Zahlenspiele

Von der Vermessung unserer Welt

Schwangerschaft, Geburt, Heranwachsen und nun die Schule: Stefanie Kortmann hat das Gefühl, ihr Leben und das ihrer Tochter wird von Zahlen bestimmt. Das gefällt ihr nicht. Aber sich davon zu lösen, ist nicht einfach.

veröffentlicht am 16.11.2022

Meine Tochter war noch nicht geboren, da bestimmten schon Zahlen und Messwerte unser beider Leben: Wie groß ist das Baby? Stimmen die Parameter in der Blutuntersuchung? Welche Werte liefert der Zuckertest? Und so weiter.

Viele Zahlen waren im erwünschten Durchschnitt, aber eben nicht alle. Immer dann stellten sich blitzartig die gleichen Fragen. Ist die Abweichung noch okay oder ist der Anflug von Sorge und Angst berechtigt? Zahlen können erleichternd sein, wenn sie das erwartete Wachstum des Babys bestätigen. Zahlen können aber auch eine Qual sein, wenn mit ihnen ein Raum für Spekulationen entsteht.

Termine sind einzuhalten

Der sorgsam errechnete Termin für die Geburt verstrich und je mehr Tage vergingen, desto nervöse wurde mein Umfeld. Irgendwann war die Geduld vorüber, Liefertermine sind schließlich einzuhalten. Es folgte der Klassiker: die lange Phase der Einleitung und schließlich, angeblich unumgänglich, das Finale mit einem Kaiserschnitt. Willkommen im Leben.
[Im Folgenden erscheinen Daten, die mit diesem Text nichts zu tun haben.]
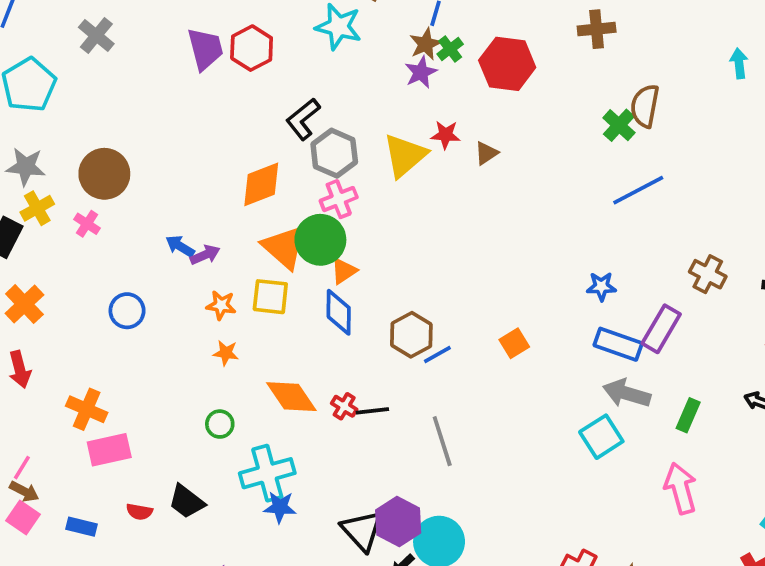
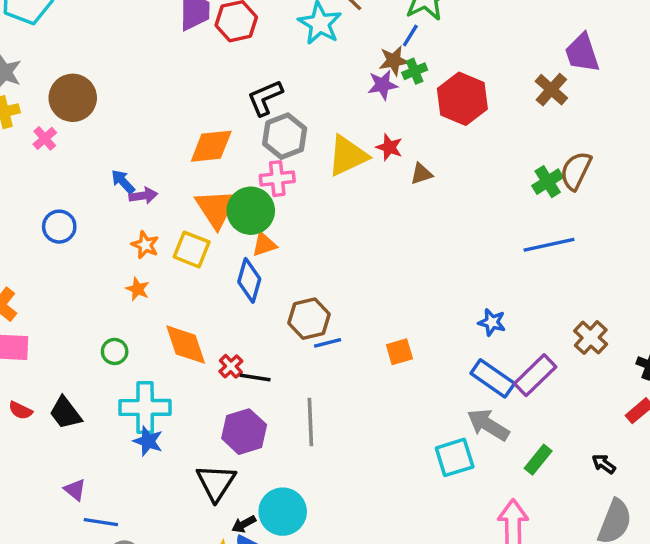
brown cross: (597, 29) -> (551, 90), turned 32
purple hexagon: (398, 522) -> (244, 432), moved

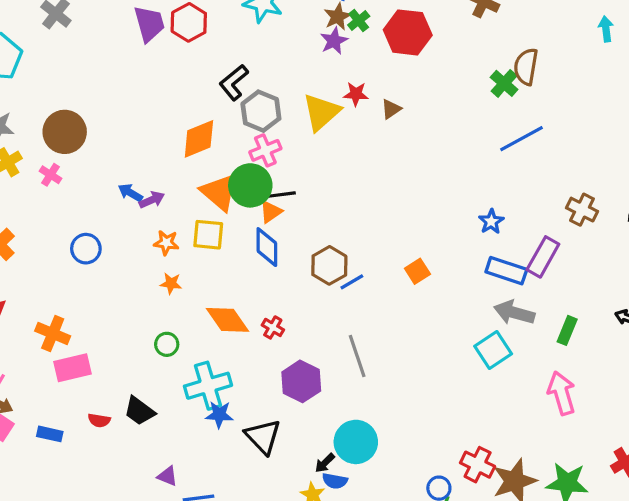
blue star: (492, 322) -> (491, 222), turned -30
black line: (255, 378) -> (282, 195), moved
black triangle: (216, 483) -> (263, 437), moved

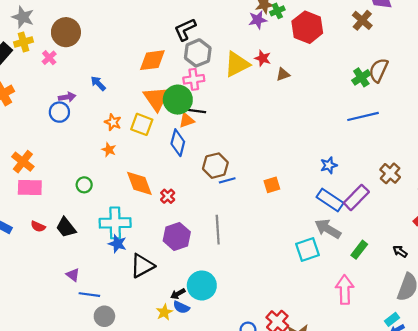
purple arrow: (152, 200) -> (67, 97), moved
green circle: (167, 344) -> (84, 185), moved
black triangle: (263, 437) -> (142, 266), turned 30

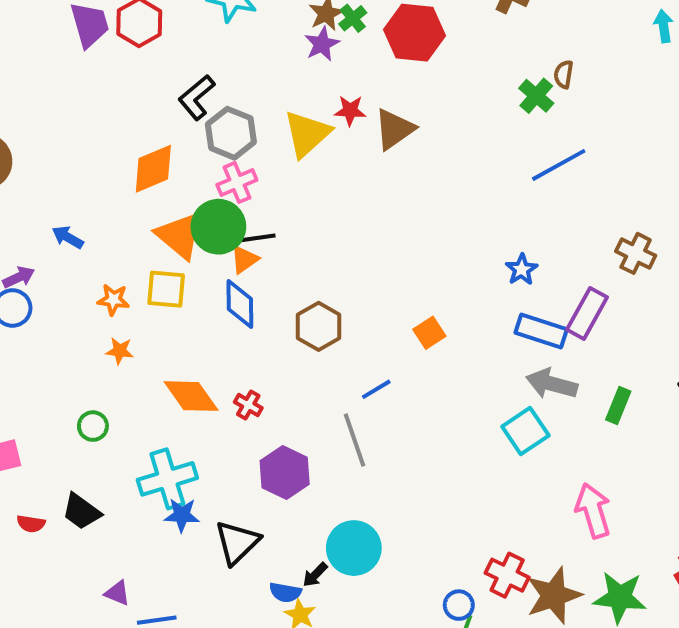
brown semicircle: (379, 70) -> (564, 74), size x0.6
brown triangle: (283, 74) -> (394, 129), size x1.6
blue line: (227, 180) -> (376, 389), moved
pink arrow: (345, 290) -> (593, 511), moved
blue semicircle: (181, 307) -> (285, 592), moved

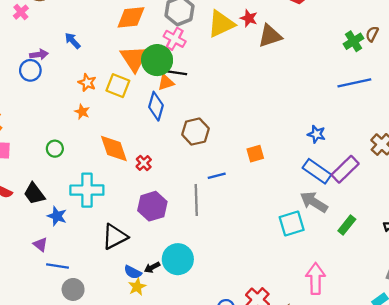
pink cross: (237, 182) -> (175, 39), turned 35
blue star: (522, 269) -> (316, 134), turned 30
blue star: (182, 515) -> (57, 216), moved

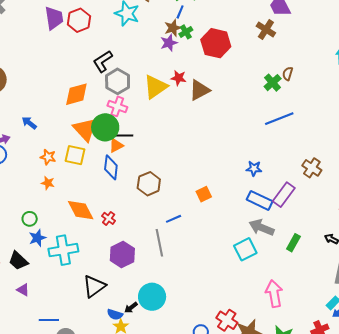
blue star: (57, 216) -> (37, 238), moved, turned -30
purple triangle: (40, 244) -> (23, 290), moved

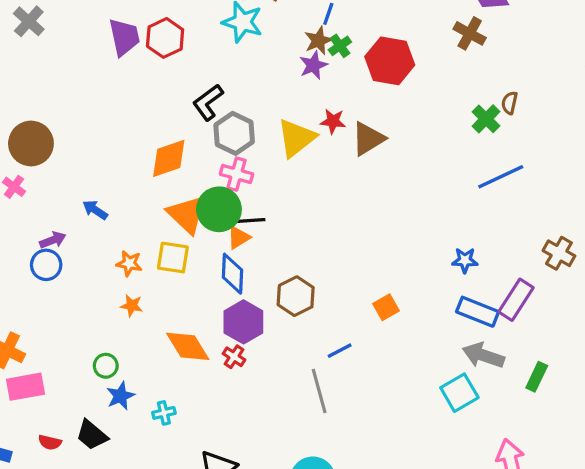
cyan cross: (63, 250) -> (164, 413), size x0.5
purple hexagon: (122, 255) -> (243, 322), moved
So ein kleines Wesen hat zum Glück wenig Ahnung von den vielen Normwerten unserer modernen Erwachsenenwelt. Schlafen, Essen und später das Spielen – der Stundenplan der ersten Lebensjahre ist übersichtlich und das ist auch gut so. Es ist die Zeit zum Ankommen, Zeit für die vielfach beschriebene unbeschwerte Kindheit. Leider ist diese Zeit gefühlt nun zu Ende.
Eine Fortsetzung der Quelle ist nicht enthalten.